The role of lipids in maintaining ligand binding properties of affinity-purified bovine striatal dopamine D2 receptor was investigated in detail. The receptor, purified on a haloperidol-linked Sepharose CL6B affinity column, exhibited low [3H]spiroperidol binding unless reconstituted with soybean phospholipids. In order to understand the role of individual phospholipids in maintaining the receptor binding activity, the purified preparation was reconstituted separately with individual phospholipids and assayed for [3H]spiroperidol binding. Except for phosphatidylcholine and phosphatidylethanolamine, that respectively restored 30 and 20% binding as compared to that obtained with soybean lipids, reconstitution with other lipids had very little effect. When various combinations of phospholipids were used for reconstitution, a phosphatidylcholine and phosphatidylserine mixture seemed to almost fully restore the receptor binding. A mixture of phosphatidylcholine and phosphatidylethanolamine was as effective as phosphatidylcholine alone in reconstituting ligand binding; however, when phosphatidylserine was also included in the mixture, there was a pronounced increase in binding (about 2-fold compared to the soybean lipids and about 6-fold compared to the phosphatidylcholine-phosphatidylethanolamine mixture). Substitution of other phospholipids or cholesterol for phosphatidylserine in phosphatidylcholine and phosphatidylethanolamine mixture had little effect.
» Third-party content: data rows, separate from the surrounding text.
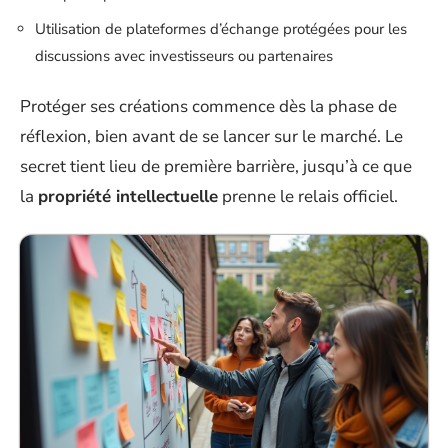
Utilisation de plateformes d’échange protégées pour les
discussions avec investisseurs ou partenaires
Protéger ses créations commence dès la phase de
réflexion, bien avant de se lancer sur le marché. Le
secret tient lieu de première barrière, jusqu’à ce que
la
propriété intellectuelle
prenne le relais officiel.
Maximal reconstitution of [3H]spiroperidol binding was obtained with phosphatidylcholine, phosphatidylethanolamine and phosphatidylserine mixture (2:2:1, w/w) at a concentration of 0.5 mg/ml. The reconstituted receptor exhibited high affinity binding for [3H]spiroperidol which was comparable to that obtained with membrane or solubilized preparations. Various dopaminergic antagonists and agonists showed appropriate order of potency for the reconstituted receptor. The presently described reconstitution data suggest a role of specific phospholipids in preserving the binding properties of dopamine D2 receptor and should prove useful in studies on functional reconstitution of the receptor.